Heureusement je ne suis pas le seul qui ait eu cette pensée. Vous savés sans doute, Monsieur, que tous les auteurs protestans, les plus éclairés défenseurs de notre religion, ont toujours suivi cette métode. Voici quelque chose de mieux. Les incrédules eux mêmes, ont si bien senti l'inutilité de ces sortes d'objections qu'ils ont été forcés de prendre un parti très violent. Ils ont tous vû qu'il ne falloit compter l'établissement du christianisme que depuis la prise de Jerusalem par Tite. Ce n'en étoit point encore assés. Pour atténuer la force de nos témoignages, ils ont été forcés d'insinuer que la religion n'avoit commencé à faire quelque figure dans le monde que sous le règne de Constatin: comme s'il ne falloit pas qu'elle fût dès lors considérable pour qu'un Empereur eût à la fois le projet de s'en servir et le pouvoir de la protéger!
Je vous avoue, Monsieur, que je n'ai jamais pû goûter cette hypothèse. Je l'estime en vérité un peu moins que l'histoire du petit Poucet et celle de la barbe bleue, Je ne conçois pas comment l'établissement de la religion des chrétiens devient plus vraisemblable deux ou trois cents ans après la mort infâme de leur chef, lorsque les têtes étoient refroidies, et que cette superstition étoit presque oubliée. Je conçois moins encore comment on ne se rapelle pas que Suétone a parlé des chrétiens comme d'une secte d'enchanteurs (Je sais que l'on peut disputer sur l'expression de Suetone, mais il suffit qu'il ait parlé des chrétiens avec quelque animosité), et que Tacite a dit que ces hommes abominables (car c'est là son expression) étoient déjà remuans et nombreux sous le règne de Néron qui en fit mourir un grand nombre.
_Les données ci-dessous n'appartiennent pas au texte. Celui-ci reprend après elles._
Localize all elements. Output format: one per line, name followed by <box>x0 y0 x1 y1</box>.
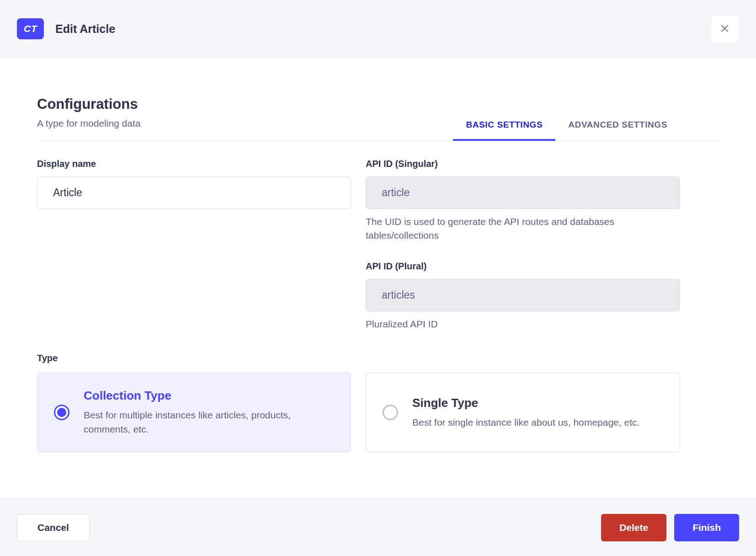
page-subtitle: A type for modeling data <box>37 118 140 129</box>
modal-title: Edit Article <box>55 22 115 36</box>
api-id-singular-help: The UID is used to generate the API rout… <box>366 215 658 243</box>
footer-actions: Delete Finish <box>601 514 739 541</box>
edit-article-modal: CT Edit Article ✕ Configurations A type … <box>0 0 756 556</box>
tab-basic-settings[interactable]: BASIC SETTINGS <box>453 112 555 141</box>
content-type-badge: CT <box>17 18 44 39</box>
api-id-plural-field-group: API ID (Plural) Pluralized API ID <box>366 261 680 331</box>
radio-dot <box>57 408 66 417</box>
content-type-badge-label: CT <box>24 23 37 34</box>
tab-advanced-settings[interactable]: ADVANCED SETTINGS <box>555 112 680 141</box>
finish-button[interactable]: Finish <box>674 514 739 541</box>
single-type-text: Single Type Best for single instance lik… <box>412 396 639 429</box>
type-section-label: Type <box>37 353 58 363</box>
collection-type-title: Collection Type <box>84 389 333 403</box>
page-title: Configurations <box>37 96 140 112</box>
delete-button[interactable]: Delete <box>601 514 666 541</box>
close-button[interactable]: ✕ <box>710 15 739 43</box>
cancel-button[interactable]: Cancel <box>17 514 90 541</box>
api-id-singular-input <box>366 176 680 209</box>
modal-footer: Cancel Delete Finish <box>0 498 756 556</box>
api-id-plural-label: API ID (Plural) <box>366 261 680 272</box>
modal-header: CT Edit Article ✕ <box>0 0 756 58</box>
close-icon: ✕ <box>719 23 730 35</box>
type-section-label-wrap: Type <box>37 353 351 364</box>
collection-type-card-wrap: Collection Type Best for multiple instan… <box>37 373 351 452</box>
api-id-singular-label: API ID (Singular) <box>366 159 680 169</box>
radio-checked-icon[interactable] <box>54 405 69 420</box>
collection-type-text: Collection Type Best for multiple instan… <box>84 389 333 436</box>
settings-tabs: BASIC SETTINGS ADVANCED SETTINGS <box>453 112 680 141</box>
api-id-plural-help: Pluralized API ID <box>366 317 658 331</box>
modal-body: Configurations A type for modeling data … <box>0 58 756 498</box>
single-type-card-wrap: Single Type Best for single instance lik… <box>366 373 680 452</box>
display-name-label: Display name <box>37 159 351 169</box>
configuration-form: Display name API ID (Singular) The UID i… <box>37 159 719 452</box>
radio-unchecked-icon[interactable] <box>383 405 398 420</box>
config-header: Configurations A type for modeling data … <box>37 96 719 141</box>
api-id-plural-input <box>366 279 680 311</box>
config-titles: Configurations A type for modeling data <box>37 96 140 141</box>
collection-type-description: Best for multiple instances like article… <box>84 408 333 436</box>
display-name-input[interactable] <box>37 176 351 209</box>
api-id-singular-field-group: API ID (Singular) The UID is used to gen… <box>366 159 680 243</box>
single-type-description: Best for single instance like about us, … <box>412 415 639 429</box>
single-type-title: Single Type <box>412 396 639 410</box>
collection-type-option[interactable]: Collection Type Best for multiple instan… <box>37 373 351 452</box>
display-name-field-group: Display name <box>37 159 351 243</box>
single-type-option[interactable]: Single Type Best for single instance lik… <box>366 373 680 452</box>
On devroit se ressouvenir aussi que Pline le jeune, contemporain de Tacite, esprit moins brillant, mais plus modéré, a vanté les vertus des premiers chrétiens en plaignant leur folie et leur superstition. Il ajoute même que de son tems, c'est à dire, soixante années après la mort de Jesus Christ, ils remplissoient les villes et les campagnes.
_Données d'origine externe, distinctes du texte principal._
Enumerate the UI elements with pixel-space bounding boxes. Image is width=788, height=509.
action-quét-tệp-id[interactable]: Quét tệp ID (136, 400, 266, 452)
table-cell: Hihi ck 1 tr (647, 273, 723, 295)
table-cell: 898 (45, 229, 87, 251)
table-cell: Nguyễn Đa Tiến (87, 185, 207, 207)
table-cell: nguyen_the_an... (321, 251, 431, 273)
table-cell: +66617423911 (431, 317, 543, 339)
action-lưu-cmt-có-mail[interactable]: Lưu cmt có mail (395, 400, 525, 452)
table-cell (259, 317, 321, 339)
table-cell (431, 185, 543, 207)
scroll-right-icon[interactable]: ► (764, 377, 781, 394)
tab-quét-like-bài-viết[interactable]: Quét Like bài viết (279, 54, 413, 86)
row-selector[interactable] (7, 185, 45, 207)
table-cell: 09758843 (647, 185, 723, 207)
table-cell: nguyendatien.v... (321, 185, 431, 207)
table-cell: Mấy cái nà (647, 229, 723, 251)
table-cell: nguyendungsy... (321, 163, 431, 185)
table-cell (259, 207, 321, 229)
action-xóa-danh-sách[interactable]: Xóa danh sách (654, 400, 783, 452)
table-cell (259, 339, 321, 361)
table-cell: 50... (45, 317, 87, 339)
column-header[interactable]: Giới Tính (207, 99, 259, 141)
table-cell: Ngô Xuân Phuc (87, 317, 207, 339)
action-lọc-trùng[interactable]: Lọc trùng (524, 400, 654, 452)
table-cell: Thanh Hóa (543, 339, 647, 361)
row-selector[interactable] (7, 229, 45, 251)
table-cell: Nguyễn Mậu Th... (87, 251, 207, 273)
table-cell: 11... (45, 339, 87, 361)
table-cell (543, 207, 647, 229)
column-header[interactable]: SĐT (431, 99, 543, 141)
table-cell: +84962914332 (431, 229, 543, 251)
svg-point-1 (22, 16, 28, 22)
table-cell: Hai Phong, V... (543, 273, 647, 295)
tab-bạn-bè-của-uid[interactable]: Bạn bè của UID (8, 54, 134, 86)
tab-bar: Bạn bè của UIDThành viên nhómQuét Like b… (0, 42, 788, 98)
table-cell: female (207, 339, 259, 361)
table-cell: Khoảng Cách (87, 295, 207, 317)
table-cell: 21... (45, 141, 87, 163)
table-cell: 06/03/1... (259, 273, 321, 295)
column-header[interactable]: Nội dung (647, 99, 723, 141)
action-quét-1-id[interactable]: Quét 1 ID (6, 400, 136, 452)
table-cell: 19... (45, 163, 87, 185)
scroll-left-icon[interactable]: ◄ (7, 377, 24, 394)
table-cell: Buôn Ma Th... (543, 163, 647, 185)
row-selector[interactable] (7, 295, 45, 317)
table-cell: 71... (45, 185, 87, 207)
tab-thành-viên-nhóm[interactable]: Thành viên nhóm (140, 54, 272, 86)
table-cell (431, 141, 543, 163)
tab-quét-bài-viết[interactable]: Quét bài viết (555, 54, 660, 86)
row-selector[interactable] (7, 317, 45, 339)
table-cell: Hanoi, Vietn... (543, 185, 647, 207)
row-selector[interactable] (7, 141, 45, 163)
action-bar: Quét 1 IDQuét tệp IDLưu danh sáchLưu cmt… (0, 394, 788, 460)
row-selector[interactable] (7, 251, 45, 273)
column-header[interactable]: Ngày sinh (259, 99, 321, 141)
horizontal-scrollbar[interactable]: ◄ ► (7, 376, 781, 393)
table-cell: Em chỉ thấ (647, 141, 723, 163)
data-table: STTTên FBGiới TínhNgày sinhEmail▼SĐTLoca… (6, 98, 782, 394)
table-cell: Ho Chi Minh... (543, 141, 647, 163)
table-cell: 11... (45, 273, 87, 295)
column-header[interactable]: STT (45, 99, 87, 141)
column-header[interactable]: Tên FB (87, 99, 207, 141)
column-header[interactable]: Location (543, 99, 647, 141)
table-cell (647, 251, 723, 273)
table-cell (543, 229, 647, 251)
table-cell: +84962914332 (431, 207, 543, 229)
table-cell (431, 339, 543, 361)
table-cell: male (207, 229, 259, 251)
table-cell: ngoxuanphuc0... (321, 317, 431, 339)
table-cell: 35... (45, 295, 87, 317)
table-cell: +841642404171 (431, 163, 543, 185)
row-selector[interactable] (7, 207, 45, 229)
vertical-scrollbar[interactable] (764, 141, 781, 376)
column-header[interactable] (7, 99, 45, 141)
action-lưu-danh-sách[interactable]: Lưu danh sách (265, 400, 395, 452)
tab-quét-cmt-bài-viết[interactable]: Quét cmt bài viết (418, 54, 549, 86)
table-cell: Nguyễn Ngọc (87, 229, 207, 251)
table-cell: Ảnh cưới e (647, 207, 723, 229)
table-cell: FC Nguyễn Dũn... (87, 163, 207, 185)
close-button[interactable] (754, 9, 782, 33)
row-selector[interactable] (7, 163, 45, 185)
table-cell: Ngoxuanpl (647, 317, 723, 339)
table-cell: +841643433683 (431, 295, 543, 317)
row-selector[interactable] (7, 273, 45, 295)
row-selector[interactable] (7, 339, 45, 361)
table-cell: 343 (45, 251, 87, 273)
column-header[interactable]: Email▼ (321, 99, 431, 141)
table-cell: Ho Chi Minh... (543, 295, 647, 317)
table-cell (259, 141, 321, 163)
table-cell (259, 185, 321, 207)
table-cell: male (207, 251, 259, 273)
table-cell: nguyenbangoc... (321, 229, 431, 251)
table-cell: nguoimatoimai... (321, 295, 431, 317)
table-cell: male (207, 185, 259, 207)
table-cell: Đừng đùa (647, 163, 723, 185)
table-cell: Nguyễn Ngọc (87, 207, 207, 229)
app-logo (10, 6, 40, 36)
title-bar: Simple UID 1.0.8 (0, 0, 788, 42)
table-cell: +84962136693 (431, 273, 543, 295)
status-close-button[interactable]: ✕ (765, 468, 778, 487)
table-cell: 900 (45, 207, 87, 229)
Si vous daignés, Monsieur, faire un moment d'attention aux inductions qui résultent de ces témoignages contradictoires, vous verrés peutêtre qu'il n'y a que le Père Hardouin qui eût pû éluder la force étonnante de ces preuves; vous verrés que pour douter un peu de l'autenticité de nôtre religion quelques années après la mort de Jesus Christ, il faudroit commencer par se débarrasser des auteurs profanes et sacrés qui ont écrit dans les douze premiers siècles. Ce n'est pas le tout; il faudroit aller beaucoup plus loin. Il faudroit joindre à cette étrange hipothèse une suposition plus incroiable que la première; il faudroit penser que des fourbes sublimes et stupides ont fabriqué de nouveaux livres capables de déshonnorer le christianisme dans l'esprit du vulgaire qu'il falloit tromper, et cela dans le frivole espoir que les aveux des auteurs paiens environnés d'injures et de blasphêmes persuaderoient, un jour, un petit nombre de gens d'esprit. Et d'ailleurs à quoi serviroit cette absurde suposition? En décriant l'intégrité de tous les livres possibles, on ne pourroit plus nous chicaner sur les circonstances de quelques uns de nos faits; on n'auroit plus d'objections à nous faire. La tradition orale déposeroit encore en nôtre faveur, tandis que l'établissement du christianisme et la durée du peuple juif suposeroient toujours la pluspart des faits que l'on veut nous disputer. Vous voiés bien, Monsieur, que le plus court est encore d'avouer l'intégrité de ces livres des paiens qui prouvent invinciblement la rapidité des premiers progrès de nôtre religion. Cet aveu est pourtant d'une grande importance; il constate la célébrité de certains faits miraculeux qui ne peuvent guère être douteux, s'ils ont eu d'abord la plus grande autenticité.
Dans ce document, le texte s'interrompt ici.